PARA UNA POSIBLE HOMILÍA 

               Por dos veces sale en este corto evangelio la autoridad de Jesús. No se nos dice claramente en qué consiste, pero se vincula en la segunda ocasión al hecho de la expulsión de un demonio. Un demonio muy malo, pero muy inteligente, pues él sí sabe, frente al resto que no sabe, dos cosas decisivas: quién es este Jesús, que es nada menos que “el Santo de Dios”, y qué ha venido a hacer, terminar con todos los demonios. La autoridad verdadera no viene de fuera, nace y crece de uno mismo. Conocemos personas que no son nada autoritarias, pero tienen una autoridad reconocida por todos, un crédito propio que les nace de dentro sin más pretensiones. Es autoridad de quien es el autor de sí mismo y de quien aumenta y crece en sí mismo. Es autoridad de coherencia completa entre el decir, el pensar y el hacer de esa persona. No nos relata el Ev qué cosas dice Jesús, sino que se conforma con afirmar el cómo las dice: con autoridad. Una autoridad llamativa y diferente, pues no coincide con la acostumbrada de los escribas.
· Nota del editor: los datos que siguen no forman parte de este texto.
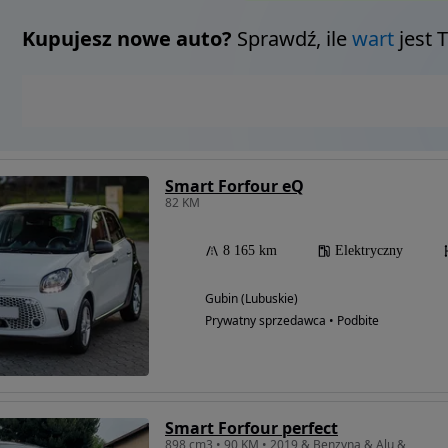
Kupujesz nowe auto?
Sprawdź, ile
wart
jest 
Smart Forfour eQ
82 KM
8 165 km
Elektryczny
Gubin (Lubuskie)
Prywatny sprzedawca • Podbite
Smart Forfour perfect
898 cm3 • 90 KM • 2019 & Benzyna & Alu &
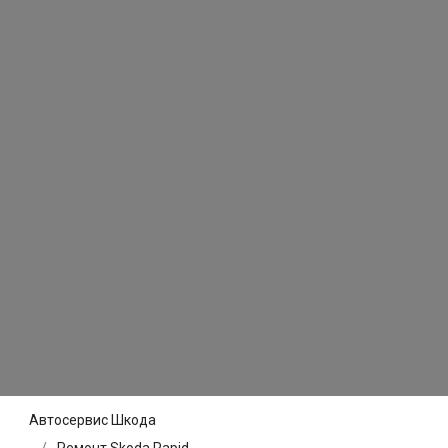
Автосервис Шкода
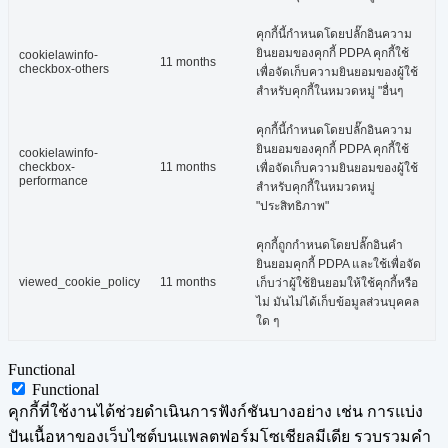
คุกกี้นี้กำหนดโดยปลั๊กอินความ
ยินยอมของคุกกี้ PDPA คุกกี้ใช้
cookielawinfo-
11 months
checkbox-others
เพื่อจัดเก็บความยินยอมของผู้ใช้
สำหรับคุกกี้ในหมวดหมู่ "อื่นๆ
คุกกี้นี้กำหนดโดยปลั๊กอินความ
ยินยอมของคุกกี้ PDPA คุกกี้ใช้
cookielawinfo-
checkbox-
11 months
เพื่อจัดเก็บความยินยอมของผู้ใช้
performance
สำหรับคุกกี้ในหมวดหมู่
"ประสิทธิภาพ"
คุกกี้ถูกกำหนดโดยปลั๊กอินคำ
ยินยอมคุกกี้ PDPA และใช้เพื่อจัด
viewed_cookie_policy
11 months
เก็บว่าผู้ใช้ยินยอมให้ใช้คุกกี้หรือ
ไม่ มันไม่ได้เก็บข้อมูลส่วนบุคคล
ใด ๆ
Functional
Functional
คุกกี้ที่ใช้งานได้ช่วยดำเนินการฟังก์ชันบางอย่าง เช่น การแบ่ง
ปันเนื้อหาของเว็บไซต์บนแพลตฟอร์มโซเชียลมีเดีย รวบรวมคำ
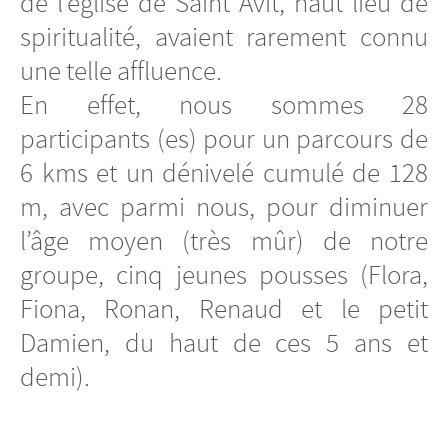
de l’église de Saint Avit, haut lieu de
spiritualité, avaient rarement connu
une telle affluence.
En effet, nous sommes 28
participants (es) pour un parcours de
6 kms et un dénivelé cumulé de 128
m, avec parmi nous, pour diminuer
l’âge moyen (très mûr) de notre
groupe, cinq jeunes pousses (Flora,
Fiona, Ronan, Renaud et le petit
Damien, du haut de ces 5 ans et
demi).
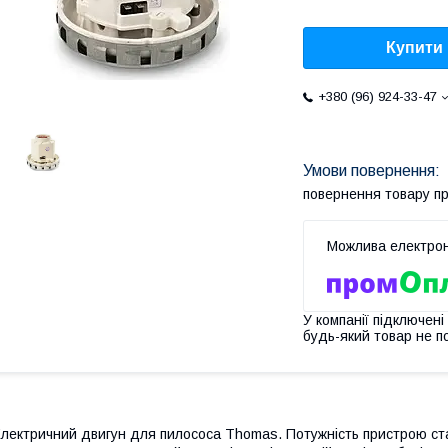
Купити
+380 (96) 924-33-47
повернення товару п
У компанії підключені
будь-який товар не п
лектричний двигун для пилососа Thomas. Потужність пристрою ста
                Y al hablar de autoridad, resulta que hay “precisamente” un endemoniado en la sinagoga y Jesús demuestra su poder con él. Es expulsado el espíritu inmundo, al que Jesús le impone silencio por decir la verdad pero fuera de tiempo y sitio. Y vuelve el tema de la autoridad de Jesús, ahora con más contenido de poder, pues los espíritus le obedecen. La autoridad de Jesús es él mismo, su actitud, sus palabras, su combate contra espíritus inmundos. Lo que dice y hace y más el cómo lo dice y hace es su autoridad, y resulta algo nuevo entre tantas y tantas autoridades. El indiscreto espíritu inmundo puede que esté en la verdad y sería la verdadera explicación de la autoridad de Jesús: es el Santo de Dios y viene a terminar con toda raíz del mal.

                  Este Jesús, de tanta y tal fuerza y autoridad, es un sencillo creyente judío que asiste los sábados al culto en la sinagoga. Olvidamos con facilidad a Jesús como creyente y practicante de su religión judía con la excusa -como en tantas otras ocasiones- de su ser divino que, para serlo, le obliga a alejarse de cualquier compromiso y concreción humana. Jesús, creyente y practicante, detenta una nueva, llamativa autoridad. Ya lo sabe el espíritu malo: es el Santo de Dios. Lo sospecha la gente: habla con una autoridad desconocida entre autoridades. Y su fama crece. Ha crecido tanto que ha llegado a nosotros, recorriendo miles de años. Entre nosotros, ¿cuál es la fama de Jesús? ¿De autoritario, impositivo de normas y opciones o de liberador, con autoridad que nace de su propio crédito? Su fama ¿es la del Santo de Dios y  sencillo creyente que asiste los sábados a la sinagoga? Hay confusiones, nada favorecedoras para Jesús, entre su fama y la de la Iglesia. Recobremos al menos la buena fama de Jesús, su crédito personal como aportador de vida y humanidad, como profeta de autoridad de una persona y un mundo nuevo en que habite la justicia.